Radonich, with his shoulder length hair, is all about being different and being okay with being different.
Freedom is something he can't control, however, when it comes to each episode's final cut.
"I do voiceovers, but Nathan and I have no control over what goes on TV. We watch them every Sunday night along with everyone else."
From the outside, having your own fishing show is a sweet gig.
"People go: 'Oh, you just get given your boats.' And I go: 'Dude, you've got no idea.' The amount of work we do with our partners behind the scene ... I pretty much live my job seven days a week."
Tristram Marine supply their two boats - a 600 inshore and 701 offshore. One is kept in the Hamilton showroom and the other in O'Hearn's Morrinsville garage. O'Hearn owned the local gym in Morrinsville, and that's how he and Radonich met.
"I just wanted to get stronger to catch bigger fish ... We still train together every day."
He's very meticulous, he says of his co-host's personality. "I'm very unorganised."
Radonich isn't big on publicity. The last time he did an interview was about five years ago.
"We don't do boat shows. We don't write for any magazines in New Zealand. We run our own social media site. We don't want to be up in lights."
His grandparents, Evelyn Joyce and Yuri Radonich, lived in Otumoetai. Evelyn Joyce was big on fishing and even landed a marlin.
"Nana used to tell me stories how they'd go down to Fergusson Park and Grandad used to have a little wire with a little hook ... They'd catch the snapper tailing on the pipi beds. You just walk around quietly and stick the thing. [That's] what the Tauranga harbour was 50-60 years ago."
Born in Te Awamutu, he spent his childhood in Kuwait. His father built dairy factories, and on the family's return to New Zealand, they settled in Hamilton.
He was a "s**t bag" at school but got a degree in drafting. He moved to Ireland at the time of the Celtic Tiger but hated it.
"I earned heaps of money and had the idea I'd come home and buy a house." The reality: "I spent it all coming home fishing."
He got a job with Chibnall Buckell Team Architects in Hamilton and sometimes worked from his boat.
He met wife Gillies at a wedding.

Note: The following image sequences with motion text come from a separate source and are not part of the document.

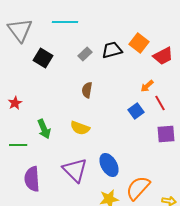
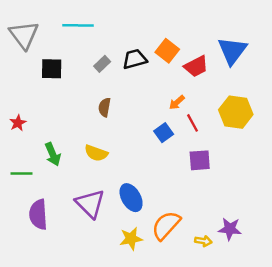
black square: (43, 58) -> (52, 69), turned -30

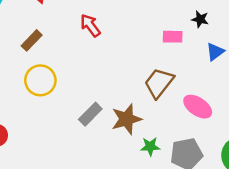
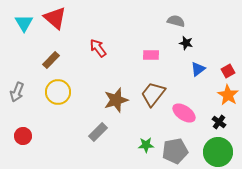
pink rectangle: (173, 37) -> (151, 55), moved
gray rectangle: (90, 114) -> (98, 132), moved
brown star: (126, 119) -> (116, 100), moved

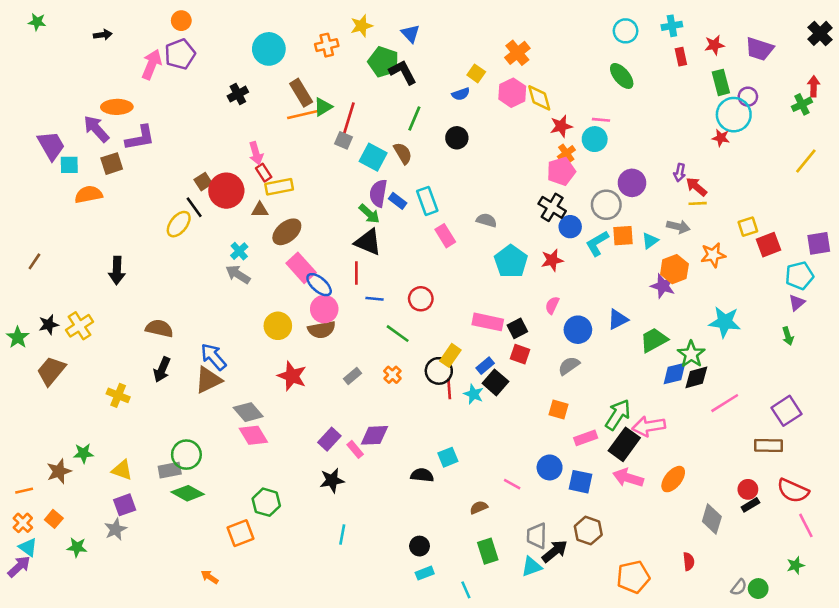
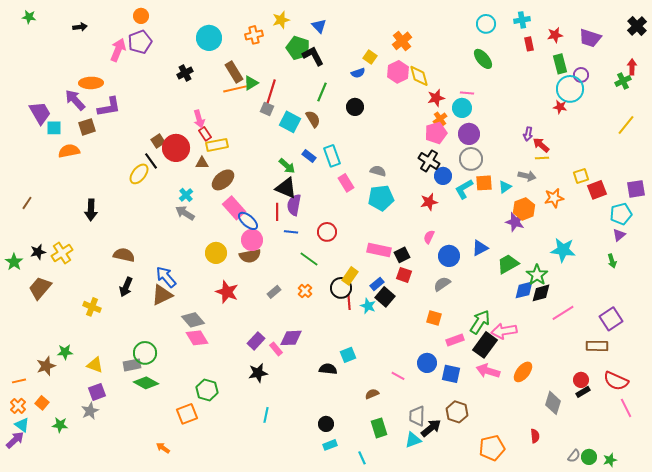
purple circle: (632, 183) -> (469, 134), moved
purple semicircle: (378, 193) -> (294, 205), moved
cyan pentagon: (511, 261) -> (381, 198), moved, turned 30
green star: (796, 565) -> (610, 460), moved

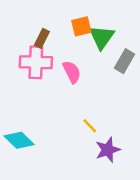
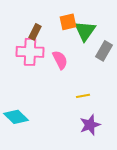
yellow line: (90, 126) -> (83, 96), moved, turned -56

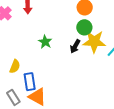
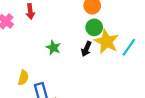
yellow star: (94, 42) -> (106, 42), turned 30

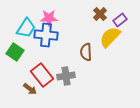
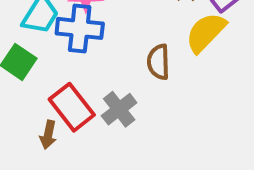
gray cross: (66, 76) -> (119, 109), turned -30
brown arrow: (30, 89) -> (48, 135), turned 64

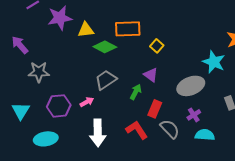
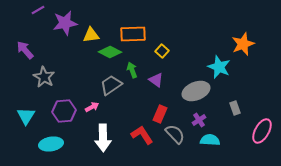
gray star: (39, 72) -> (44, 77), turned 30
green arrow: (136, 92) -> (132, 70), moved, turned -49

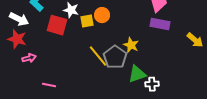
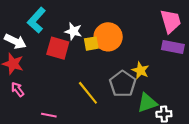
orange circle: (102, 15) -> (108, 37), size x1.6
yellow line: (98, 56) -> (88, 93), moved
pink arrow: (29, 58) -> (18, 89), moved, turned -112

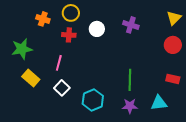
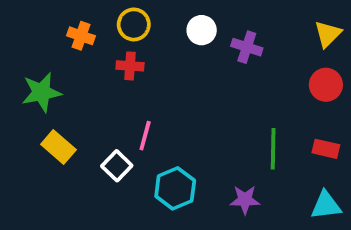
white circle: (97, 29) -> (202, 30), moved
pink line: (59, 63) -> (145, 136), moved
green line: (130, 80) -> (273, 149), moved
cyan triangle: (159, 103) -> (326, 205), moved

She was the bridesmaid; he was the best man.
He wears two wedding rings. The other is his Nana, Evelyn Joyce's wedding ring.
"She had massive hands," he explains.
Gillies does technical sales in dairy for the Japanese market, and travels regularly. They have a full-time nanny Alex Burne, who happens to be a top New Zealand gymnast, for son, Marco, 2.
Going forward, the Big Angry Fish team are considering scouting for more presenters. They've recently employed an Australian-based fisherman, Lubin Pfeiffer.
"We haven't chased money, we've chased lifestyle."
He's hooked the dream, most fishermen would say.